Design: International prospective cohort study. It was performed between April 1 and May 31 1999. All patients were followed-up during 28 days or discharge to pediatric intensive care unit (PICU).
Setting: 36 PICUs from 7 countries.
Patients: A total of 659 ventilated patients were enrolled but 15 patients were excluded because their vital status was unknown on discharge.
Results: Overall in-UCIP mortality rate was 15,6%. Recursive partitioning and logistic regression were used and an outcome model was constructed. The variables significantly associated with mortality were: peak inspiratory pressure (PIP), acute renal failure (ARF), PRISM score and severe hypoxemia (PaO2/FiO2 < 100). The subgroup with best outcome (mortality 7%) included patients who were ventilated with a PIP < 35 cmH2O, without ARF, or PaO2/FiO2 > 100 and PRISM < 27. In patients with a mean PaO2/FiO2 < 100 during MV mortality increased to 26% (OR: 4.4; 95% CI 2.0 to 9.4).
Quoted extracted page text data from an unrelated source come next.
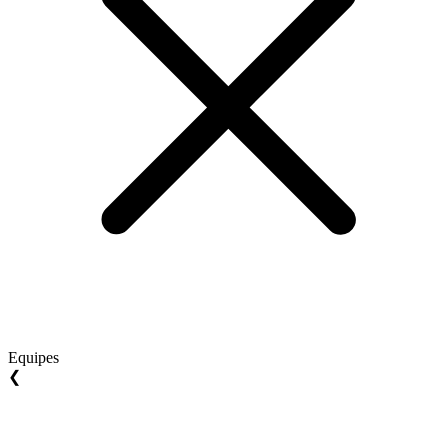
Equipes
❮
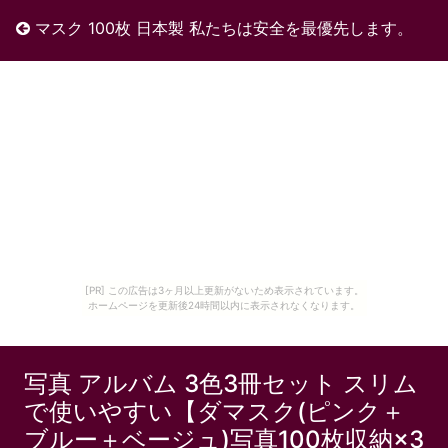
マスク 100枚 日本製 私たちは安全を最優先します。
[PR] この広告は3ヶ月以上更新がないため表示されています。
ホームページを更新後24時間以内に表示されなくなります。
写真 アルバム 3色3冊セット スリム
で使いやすい【ダマスク(ピンク＋
ブルー＋ベージュ)写真100枚収納×3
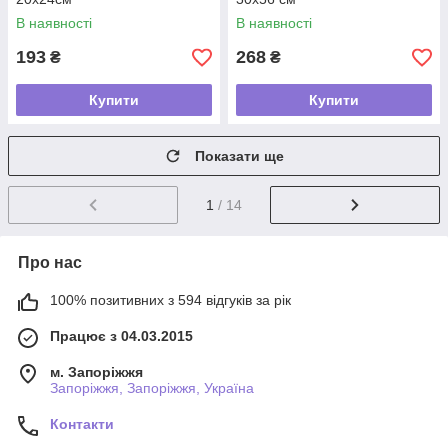
В наявності
В наявності
193
268
₴
₴
Купити
Купити
Показати ще
1
/ 14
Про нас
100% позитивних з 594 відгуків за рік
Працює з 04.03.2015
м. Запоріжжя
Запоріжжя, Запоріжжя, Україна
Контакти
Patients with a PRISM score > 27 on admission to PICU had a mortality of 43% (OR: 9.6; 95% CI 4,2 to 25,8). Development of acute renal failure was associated with a mortality of 50% (OR: 12.7; 95% CI 6.3 to 25.7). Finally, the worst outcome (mortality 58%) was for patients with a mean PIP >/= 35 cmH2O (OR 17.3; 95% CI 8.5 to 36.3).
Conclusion: In a large cohort of mechanically ventilated pediatric patients we found that severity of illness at admission, high mean PIP, development of acute renal failure and severe hypoxemia over the course of MV were the factors associated with lower survival rate.